→ **Working data**:

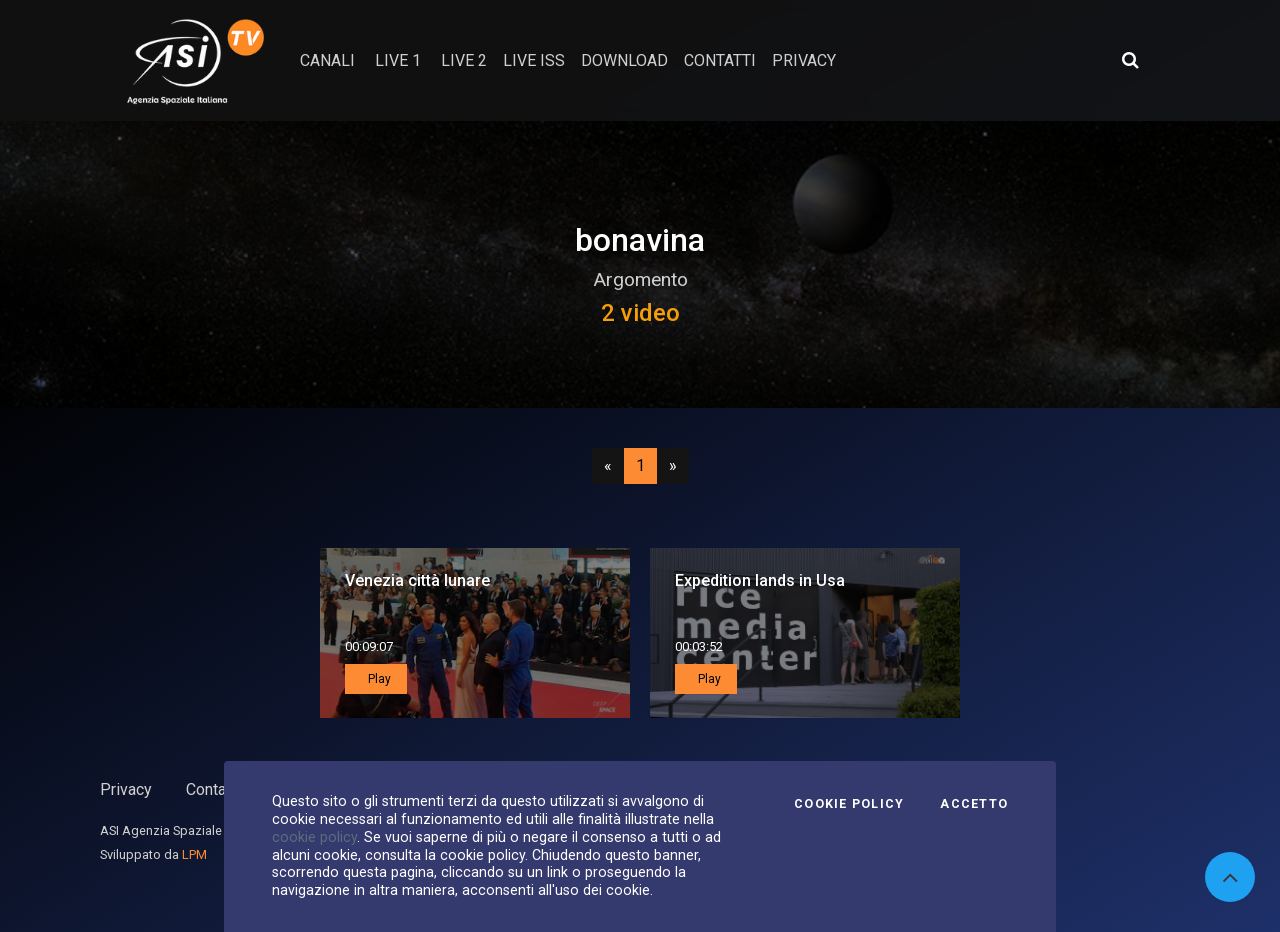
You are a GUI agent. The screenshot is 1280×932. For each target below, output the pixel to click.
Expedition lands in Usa (760, 580)
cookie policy (314, 837)
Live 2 (464, 60)
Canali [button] (327, 60)
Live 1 (398, 60)
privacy (804, 60)
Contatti (213, 789)
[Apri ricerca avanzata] (1130, 60)
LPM (194, 854)
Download (624, 60)
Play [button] (378, 679)
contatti (720, 60)
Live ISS (534, 60)
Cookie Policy (849, 804)
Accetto (974, 804)
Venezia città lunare (417, 580)
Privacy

→ **What is being asked**: Retype the listing exactly. Skip every picture.

→ **Response**:
You are a GUI agent. The screenshot is 1280×932. For each target below, output the pixel to click.
Expedition lands in Usa (760, 580)
cookie policy (314, 837)
Live 2 (464, 60)
Canali [button] (327, 60)
Live 1 (398, 60)
privacy (804, 60)
Contatti (213, 789)
[Apri ricerca avanzata] (1130, 60)
LPM (194, 854)
Download (624, 60)
Play [button] (378, 679)
contatti (720, 60)
Live ISS (534, 60)
Cookie Policy (849, 804)
Accetto (974, 804)
Venezia città lunare (417, 580)
Privacy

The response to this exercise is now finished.